Sunday, January 13, 2008

Day 1: 23 December 2007; Christmas chaos at Heathrow

The first day of my holiday started with a pea-soup fog blanketing much of London. There was bound to be traffic carnage out on the roads, and people carnage out at Heathrow, as some 18 million Brits embarked in the annual Christmas getaway. Blurgh!

My bus ride out to the airport was uncharacteristically on much so in fact, I arrived at Heathrow four hours ahead of my scheduled departure time. Oh well...i didn’t want to leave anything to chance. Morocco was calling!

And that’s when the real chaos began. Shabby T2 was packed to the rafters with people desperate to escape the UK for Christmas. Tempers and frustrations were obvious as the ground staff herded only those people whose flights had been called, into the check-in area, while everyone else had to wait in the overcrowded top floor of the terminal. People were sprawled over chairs, the floor and every other available space...Heathrow’s much anticipated Terminal 5 is allegedly going to improve this increasingly feral situation this year, but I think it will be a very long time before this airport can live by BAA’s ridiculous tagline of Making Heathrow Great. Making it bearable would be a good start.

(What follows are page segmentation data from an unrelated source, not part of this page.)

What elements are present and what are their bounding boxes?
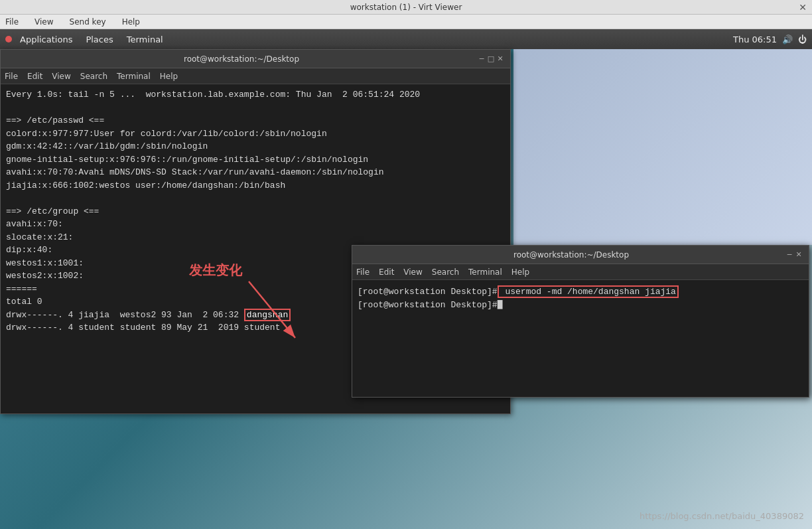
right-bg-area xyxy=(513,49,812,245)
taskbar-dot xyxy=(5,36,12,42)
t1-line-4: gdm:x:42:42::/var/lib/gdm:/sbin/nologin xyxy=(6,140,505,153)
terminal-1-menu: File Edit View Search Terminal Help xyxy=(1,68,510,84)
t1-line-7: jiajia:x:666:1002:westos user:/home/dang… xyxy=(6,179,505,192)
t2-menu-help[interactable]: Help xyxy=(511,267,529,277)
terminal-window-2: root@workstation:~/Desktop − ✕ File Edit… xyxy=(352,245,809,398)
t2-cmd-1: usermod -md /home/dangshan jiajia xyxy=(498,285,679,298)
terminal-1-close[interactable]: ✕ xyxy=(496,54,505,64)
terminal-2-minimize[interactable]: − xyxy=(785,250,794,260)
t1-line-10: avahi:x:70: xyxy=(6,218,505,231)
t1-line-8 xyxy=(6,192,505,205)
terminal-1-maximize[interactable]: □ xyxy=(486,54,496,64)
terminal-2-close[interactable]: ✕ xyxy=(794,250,803,260)
t1-line-11: slocate:x:21: xyxy=(6,231,505,244)
taskbar-right: Thu 06:51 🔊 ⏻ xyxy=(733,35,807,44)
menu-send-key[interactable]: Send key xyxy=(67,17,109,27)
t2-line-1: [root@workstation Desktop]# usermod -md … xyxy=(358,285,803,299)
menu-help[interactable]: Help xyxy=(119,17,143,27)
annotation-arrow xyxy=(209,275,328,361)
terminal-2-menu: File Edit View Search Terminal Help xyxy=(352,264,809,280)
desktop: root@workstation:~/Desktop − □ ✕ File Ed… xyxy=(0,49,812,529)
menu-file[interactable]: File xyxy=(3,17,21,27)
terminal-1-titlebar: root@workstation:~/Desktop − □ ✕ xyxy=(1,50,510,68)
annotation-change: 发生变化 xyxy=(189,262,242,279)
terminal-1-title: root@workstation:~/Desktop xyxy=(6,54,477,64)
close-icon[interactable]: ✕ xyxy=(799,2,807,13)
t1-line-0: Every 1.0s: tail -n 5 ... workstation.la… xyxy=(6,88,505,102)
terminal-2-content: [root@workstation Desktop]# usermod -md … xyxy=(352,280,809,397)
title-bar: workstation (1) - Virt Viewer ✕ xyxy=(0,0,812,15)
t2-menu-file[interactable]: File xyxy=(356,267,370,277)
t2-prompt-1: [root@workstation Desktop]# xyxy=(358,287,498,297)
t1-line-9: ==> /etc/group <== xyxy=(6,205,505,218)
power-icon[interactable]: ⏻ xyxy=(798,35,807,44)
menu-view[interactable]: View xyxy=(32,17,56,27)
terminal-1-minimize[interactable]: − xyxy=(477,54,486,64)
terminal-2-titlebar: root@workstation:~/Desktop − ✕ xyxy=(352,246,809,264)
taskbar-places[interactable]: Places xyxy=(80,33,118,46)
volume-icon[interactable]: 🔊 xyxy=(782,35,793,44)
taskbar-applications[interactable]: Applications xyxy=(15,33,78,46)
t1-line-6: avahi:x:70:70:Avahi mDNS/DNS-SD Stack:/v… xyxy=(6,166,505,179)
t1-line-3: colord:x:977:977:User for colord:/var/li… xyxy=(6,127,505,141)
t1-menu-terminal[interactable]: Terminal xyxy=(117,72,151,81)
t1-menu-search[interactable]: Search xyxy=(80,72,107,81)
t2-prompt-2: [root@workstation Desktop]# xyxy=(358,300,498,310)
t2-menu-search[interactable]: Search xyxy=(432,267,459,277)
t1-menu-file[interactable]: File xyxy=(5,72,18,81)
t1-menu-edit[interactable]: Edit xyxy=(27,72,42,81)
taskbar: Applications Places Terminal Thu 06:51 🔊… xyxy=(0,29,812,49)
t1-line-2: ==> /etc/passwd <== xyxy=(6,114,505,127)
t1-line-1 xyxy=(6,102,505,115)
t1-menu-help[interactable]: Help xyxy=(160,72,178,81)
t2-line-2: [root@workstation Desktop]#█ xyxy=(358,299,803,312)
taskbar-left: Applications Places Terminal xyxy=(5,33,169,46)
terminal-2-title: root@workstation:~/Desktop xyxy=(358,250,785,260)
title-bar-title: workstation (1) - Virt Viewer xyxy=(350,3,462,12)
app-menu-bar: File View Send key Help xyxy=(0,15,812,29)
svg-line-1 xyxy=(249,281,295,338)
taskbar-time: Thu 06:51 xyxy=(733,35,777,44)
t2-cursor: █ xyxy=(498,300,503,310)
taskbar-terminal[interactable]: Terminal xyxy=(121,33,169,46)
watermark: https://blog.csdn.net/baidu_40389082 xyxy=(640,511,804,521)
t2-menu-edit[interactable]: Edit xyxy=(379,267,394,277)
t1-line-5: gnome-initial-setup:x:976:976::/run/gnom… xyxy=(6,153,505,167)
t2-menu-view[interactable]: View xyxy=(403,267,422,277)
t1-menu-view[interactable]: View xyxy=(52,72,70,81)
t2-menu-terminal[interactable]: Terminal xyxy=(468,267,502,277)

Hours rolled by, and finally my Royal Air Maroc flight was declared open. The basement floor of T2 was even more crowded than the top floor, and flights were now being delayed and cancelled left, right and centre. Disappointed passengers were asked to leave the airport, because there were no facilities to rebook their flights onsite. They called in airport police to the check-in counters just prior to announcing the cancellation of a flight to Algeria...I don’t know what they thought the problem was going to be, but it certainly fuelled more angst amongst an increasingly pissed off crowd.

Royal Air Maroc had about 200 people in its check-in queue at this stage, and as we watched the clock tick by, it became less and less certain that we were actually going to get away at all. News eventually came through that our plane hadn’t even left Casablanca yet, and that they would only board us if our flight could get out of Morocco. There seemed to be about 3 million screaming kids, and even more screaming passengers, as BA, Alitalia and Lufthansa continued to cancel more flights...I felt truly sorry for the many Christmas plans and family reunions that were being systematically stuffed up by the fog.

Finally...after more waiting, we got the fantastic news that our plane was on its way, and we could be checked in. It took about another hour to process the huge queues, get through security and find somewhere to perch in what was now the most over-crowded airport I’ve ever seen.

Departure times were being constantly revised and pushed was shaping up to be a very long night. My flight finally took off just after 10pm, five hours after its scheduled time.
Two of my soon-to-be tours buddies were sitting next to me, and we acquainted ourselves, chatted for a bit, then slept.

Casablanca’s airport was fairly quiet, and it took no time to get through customs. Large piles of luggage congregated around the carousels, which didn’t bode well. Some bags from our flight arrived, but it took another 45 minutes for the next batch to come through. The cleaning staff were busily mopping, while we weary tourists wondered if we’d get to our hotel before daybreak.

My bag finally came – thankfully – and I went out to meet the tour guide, and let him know that my travel buddies still had not received their bags. He mentioned that two of the tour buddies that had arrived early had still not received their bags....unluckily for them, bag-tracking would be an ongoing nightmare throughout the trip.

Some 45 minutes later, the remaining bags arrived, and we exited into the chilly Moroccan morning en route to our hotel in Casablanca. My head hit the pillow shortly after 4am, but I was at least there, and couldn’t wait to get out and explore this mysterious land!